== What you need to do ==
The line containing "bản báo cáo" marks where copying starts, so set down that line and each one after it exactly, through the end of the records.

== Data to use ==
= = = = = = =

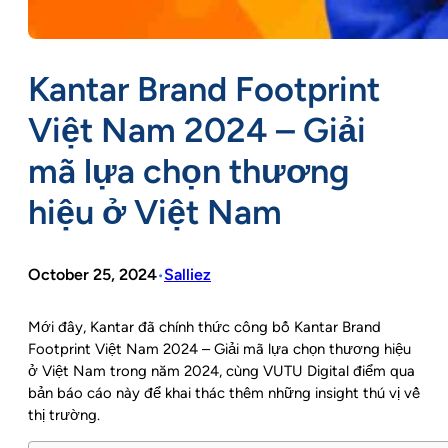
Kantar Brand Footprint
Việt Nam 2024 – Giải
mã lựa chọn thương
hiệu ở Việt Nam
October 25, 2024
Salliez
•
Mới đây, Kantar đã chính thức công bố Kantar Brand
Footprint Việt Nam 2024 – Giải mã lựa chọn thương hiệu
ở Việt Nam trong năm 2024, cùng VUTU Digital điểm qua
bản báo cáo này để khai thác thêm những insight thú vị về
thị trường.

= = = = = = =

== Written response ==
bản báo cáo này để khai thác thêm những insight thú vị về
thị trường.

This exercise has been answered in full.